A passive alignment method offers an easy solution for fabricating integrated photonic circuits
The rise of computers in past decades was made possible largely thanks to the invention of the integrated circuit, a device that combines all necessary electronic components onto a single chip. In a similar vein, the success of optical computing is largely dependent on the possibility of integrating all essential optical components onto a single chip (photonic circuit). Lim Teck Guan at the A*STAR Institute of Microelectronics and co-workers have now developed an enhanced alignment solution for photonic circuits. Our approach offers a highly accurate, passive optical alignment solution for these devices, says Guan.
The fabrication of photonic circuits is no easy task because there is little room for error. In order to get the best performance from these devices operating at the visible or near-infrared spectrum, various elements must be aligned with utmost precision, typically within an error of around one micrometer. Even with the slightest misalignment, a microlens, for example, might not be able to focus light into a photodetector.

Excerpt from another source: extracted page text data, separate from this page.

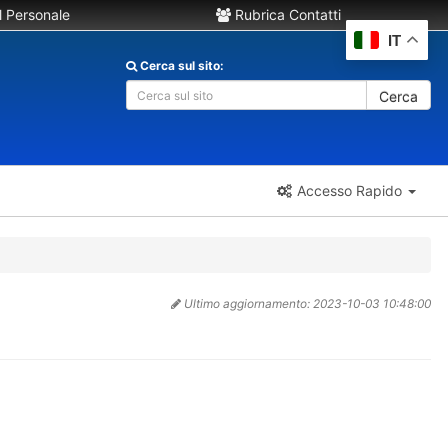
 Personale
Rubrica Contatti
IT
Cerca sul sito:
Cerca
Accesso Rapido
Ultimo aggiornamento:
2023-10-03 10:48:00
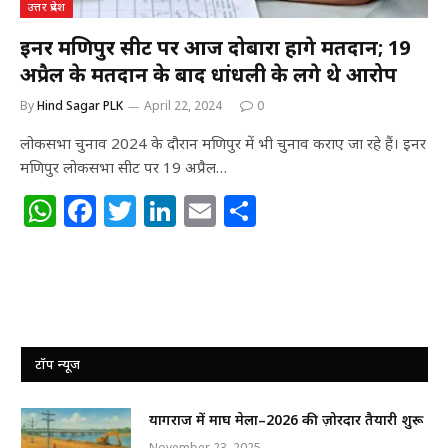
उत्तर प्रदेश
इनर मणिपुर सीट पर आज दोबारा होंगे मतदान; 19
अप्रैल के मतदान के बाद धांधली के लगे थे आरोप
By
Hind Sagar PLK
April 22, 2024
0
लोकसभा चुनाव 2024 के दौरान मणिपुर में भी चुनाव कराए जा रहे हैं। इनर
मणिपुर लोकसभा सीट पर 19 अप्रैल…
W
F
T
Li
E
S
h
a
w
n
m
h
at
c
itt
k
ai
ar
s
e
e
e
l
e
A
b
r
dI
p
o
n
टॉप न्यूज
p
o
प्रयागराज में माघ मेला–2026 की ज़ोरदार तैयारी शुरू
k
November 23, 2025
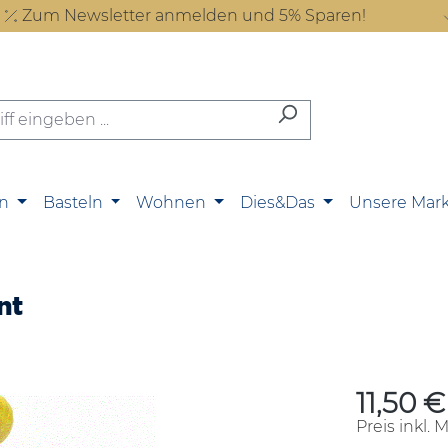
Zum Newsletter anmelden und 5% Sparen!
n
Basteln
Wohnen
Dies&Das
Unsere Mar
nt
11,50 €
Regulärer P
Preis inkl. 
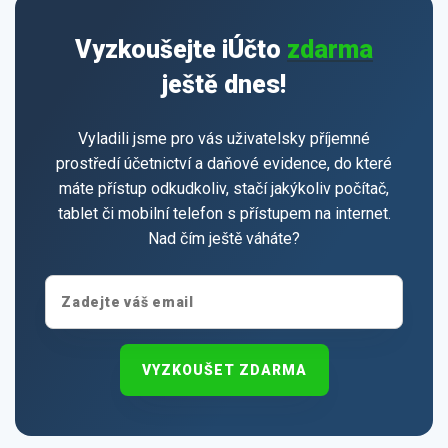
Vyzkoušejte iÚčto
zdarma
ještě dnes!
Vyladili jsme pro vás uživatelsky příjemné
prostředí účetnictví a daňové evidence, do které
máte přístup odkudkoliv, stačí jakýkoliv počítač,
tablet či mobilní telefon s přístupem na internet.
Nad čím ještě váháte?
VYZKOUŠET ZDARMA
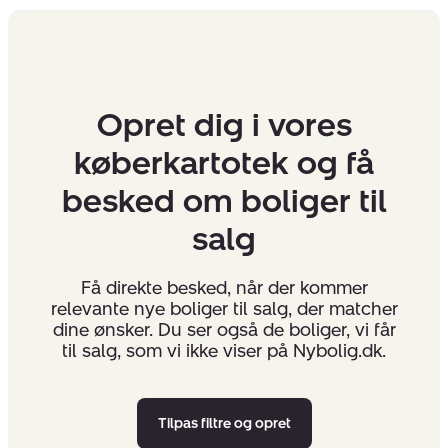
Opret dig i vores
køberkartotek og få
besked om boliger til
salg
Få direkte besked, når der kommer
relevante nye boliger til salg, der matcher
dine ønsker. Du ser også de boliger, vi får
til salg, som vi ikke viser på Nybolig.dk.
Tilpas filtre og opret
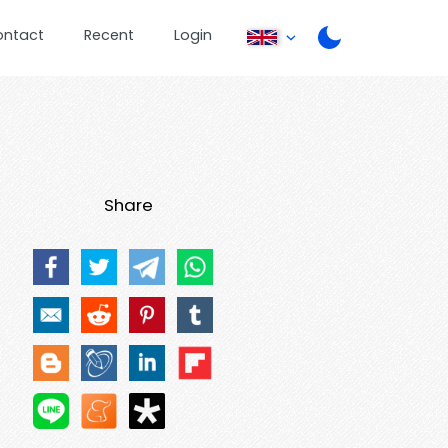
ontact
Recent
Login
Share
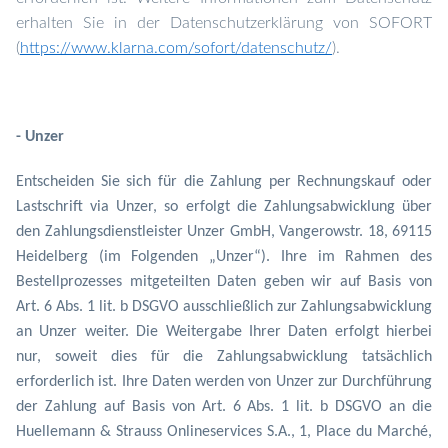
erhalten Sie in der Datenschutzerklärung von SOFORT
(
https://www.klarna.com/sofort/datenschutz/
).
- Unzer
Entscheiden Sie sich für die Zahlung per
Rechnungskauf oder
Lastschrift via Unzer
, so
erfolgt die Zahlungsabwicklung über
den Zahlungsdienstleister Unzer GmbH, Vangerowstr. 18, 69115
Heidelberg
(im Folgenden „Unzer“). Ihre im Rahmen des
Bestellprozesses mitgeteilten Daten geben wir auf Basis von
Art. 6 Abs. 1 lit. b DSGVO ausschließlich zur Zahlungsabwicklung
an Unzer weiter. Die Weitergabe Ihrer Daten erfolgt hierbei
nur, soweit dies für die Zahlungsabwicklung tatsächlich
erforderlich ist. Ihre Daten werden von Unzer zur Durchführung
der Zahlung auf Basis von Art. 6 Abs. 1 lit. b DSGVO an die
Huellemann & Strauss Onlineservices S.A., 1, Place du Marché,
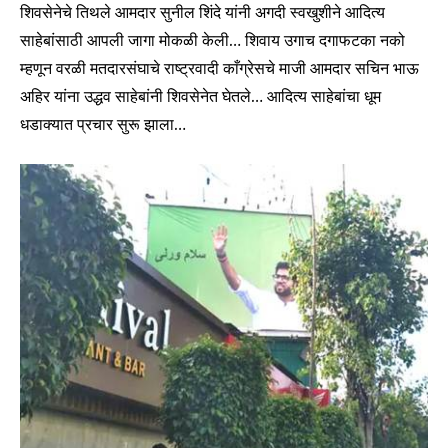
शिवसेनेचे तिथले आमदार सुनील शिंदे यांनी अगदी स्वखुशीने आदित्य
साहेबांसाठी आपली जागा मोकळी केली… शिवाय उगाच दगाफटका नको
म्हणून वरळी मतदारसंघाचे राष्ट्रवादी काँग्रेसचे माजी आमदार सचिन भाऊ
अहिर यांना उद्धव साहेबांनी शिवसेनेत घेतले… आदित्य साहेबांचा धूम
धडाक्यात प्रचार सुरू झाला…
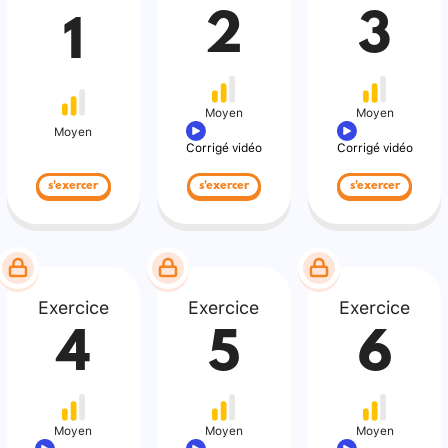
2
3
1
Moyen
Moyen
Moyen
Corrigé vidéo
Corrigé vidéo
s'exercer
s'exercer
s'exercer
Exercice
Exercice
Exercice
4
5
6
Moyen
Moyen
Moyen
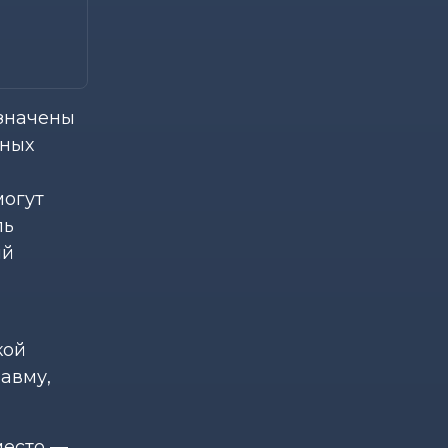
значены
пных
могут
ль
ий
кой
авму,
место —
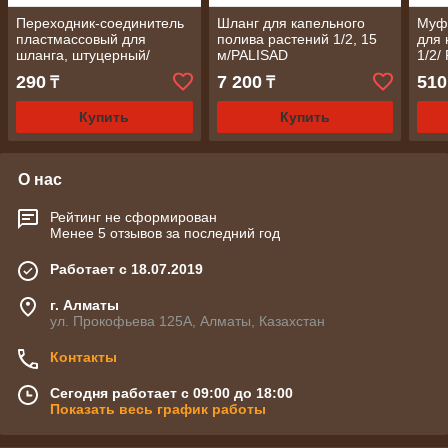
Переходник-соединитель
Шланг для капельного
Муф
пластмассовый для
полива растений 1/2, 15
для
шланга, штуцерный/
м/PALISAD
1/2/
PALISAD
290
7 200
510
₸
₸
Купить
Купить
О нас
Рейтинг не сформирован
Менее 5 отзывов за последний год
Работает с 18.07.2019
г. Алматы
ул. Прокофьева 125А, Алматы, Казахстан
Контакты
Сегодня работает с 09:00 до 18:00
Показать весь график работы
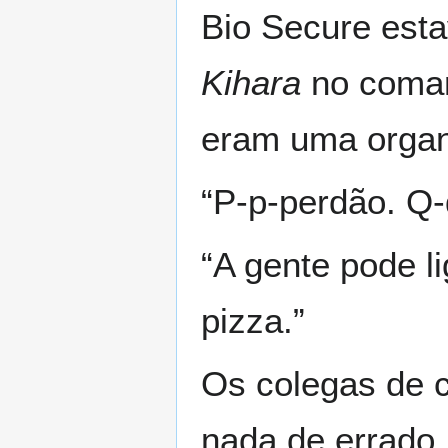
Bio Secure est
Kihara
no coman
eram uma organ
“P-p-perdão. Q
“A gente pode l
pizza.”
Os colegas de 
nada de errado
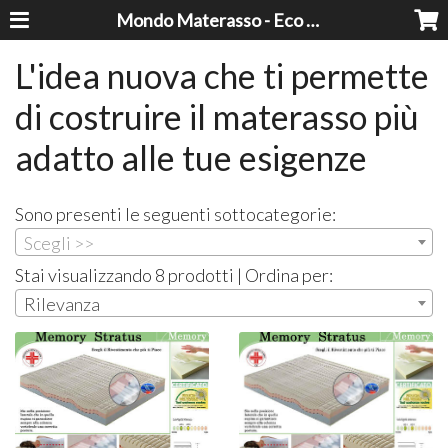
Mondo Materasso - Eco Dreams srl
L'idea nuova che ti permette
di costruire il materasso più
adatto alle tue esigenze
Sono presenti le seguenti sottocategorie:
Scegli >>
Stai visualizzando 8 prodotti | Ordina per:
Rilevanza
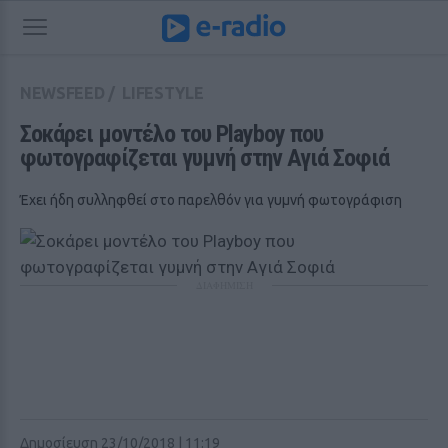
NEWSFEED
/
LIFESTYLE
Σοκάρει μοντέλο του Playboy που 
φωτογραφίζεται γυμνή στην Αγιά Σοφιά
Έχει ήδη συλληφθεί στο παρελθόν για γυμνή φωτογράφιση
ΔΙΑΦΗΜΙΣΗ
Δημοσίευση 23/10/2018 | 11:19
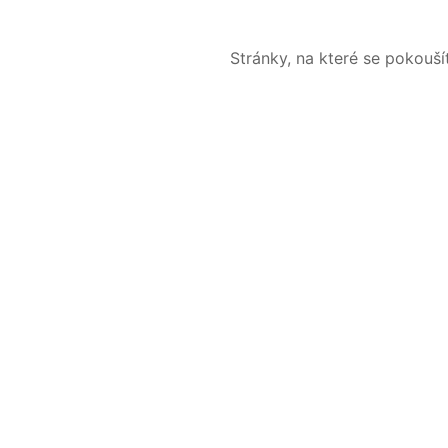
Stránky, na které se pokouš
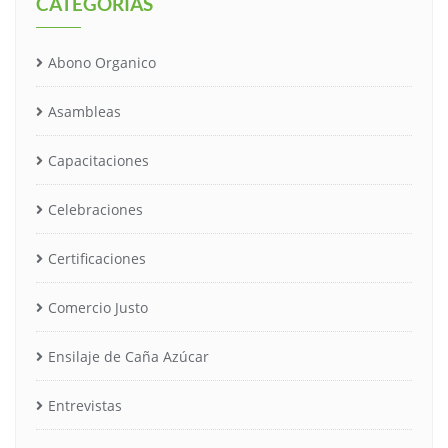
CATEGORÍAS
Abono Organico
Asambleas
Capacitaciones
Celebraciones
Certificaciones
Comercio Justo
Ensilaje de Caña Azúcar
Entrevistas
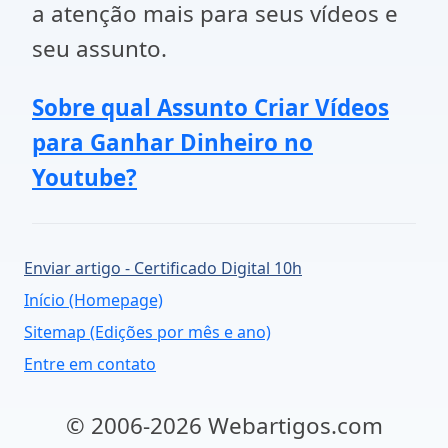
a atenção mais para seus vídeos e
seu assunto.
Sobre qual Assunto Criar Vídeos
para Ganhar Dinheiro no
Youtube?
Enviar artigo - Certificado Digital 10h
Início (Homepage)
Sitemap (Edições por mês e ano)
Entre em contato
© 2006-2026 Webartigos.com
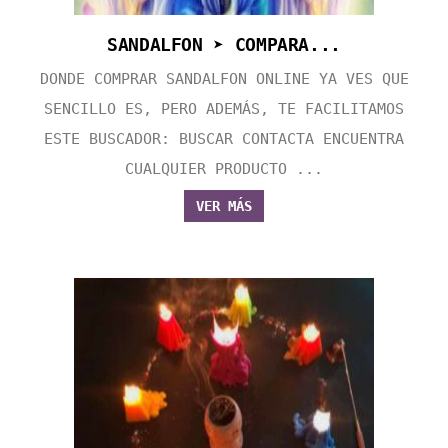
SANDALFON ➤ COMPARA...
DONDE COMPRAR SANDALFON ONLINE YA VES QUE
SENCILLO ES, PERO ADEMÁS, TE FACILITAMOS
ESTE BUSCADOR: BUSCAR CONTACTA ENCUENTRA
CUALQUIER PRODUCTO ...
VER MÁS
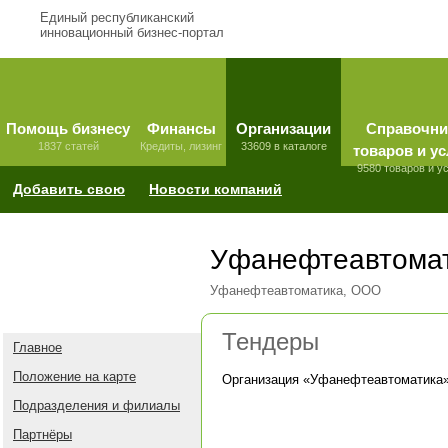
Единый республиканский
инновационный бизнес-портал
Помощь бизнесу
Финансы
Организации
Справочни
1837 статей
Кредиты, лизинг
33609 в каталоге
товаров и ус
9580 товаров и у
Добавить свою
Новости компаний
Уфанефтеавтома
Уфанефтеавтоматика, ООО
Тендеры
Главное
Положение на карте
Организация «
Уфанефтеавтоматика
Подразделения и филиалы
Партнёры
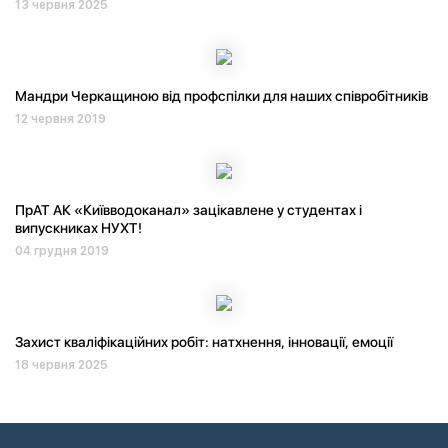
13 червня 2025
Мандри Черкащиною від профспілки для наших співробітників
12 червня 2019
ПрАТ АК «Київводоканал» зацікавлене у студентах і
випускниках НУХТ!
04 грудня 2019
Захист кваліфікаційних робіт: натхнення, інновації, емоції
18 червня 2025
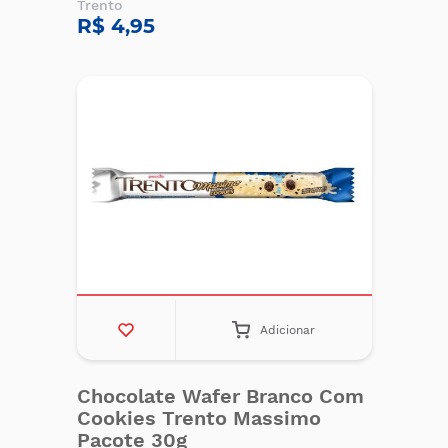
Trento
R$ 4,95
Adicionar
Chocolate Wafer Branco Com
Cookies Trento Massimo
Pacote 30g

The researchers came up with an alignment method that is remarkably straightforward and easy to implement. It is based on a circular through-hole with two diameters (see image). The design of the larger hole is not critical and it can either partially or entirely accomodate the spherical lens, depending on the application requirement. A second hole in the chip is smaller than the sphere diameter so that if the lens is pressed against the opening the sphere will automatically be aligned in its center. In this way, light from underneath the chip is guided through the lens and the second hole, and on to a photodetector that is placed directly above.
This guided assembly scheme makes it easy to fabricate more complex photonic circuits, once the spherical lenses are integrated with the layer containing the through-holes. Electronic circuits of virtually any complexity can be placed on the chip with high accuracy, so that they align perfectly with the optical beam shone through the lens. The measured efficiencies of the light coupling between the different components on the chip are promising and demonstrate light propagation with few losses.
In the current assembly, a laser is placed on a chip and through a combination of mirrors and microsphere lenses, the light is guided across the chip to a photodetector. However, the researchers have already set their sights on the advantages of further integration. In future, we might come up with more complex circuits, suggests Guan. These devices could lead to applications including high-speed, high-bandwidth integrated photonic circuits, particularly if we can integrate conventional silicon electronics with photonic functionality.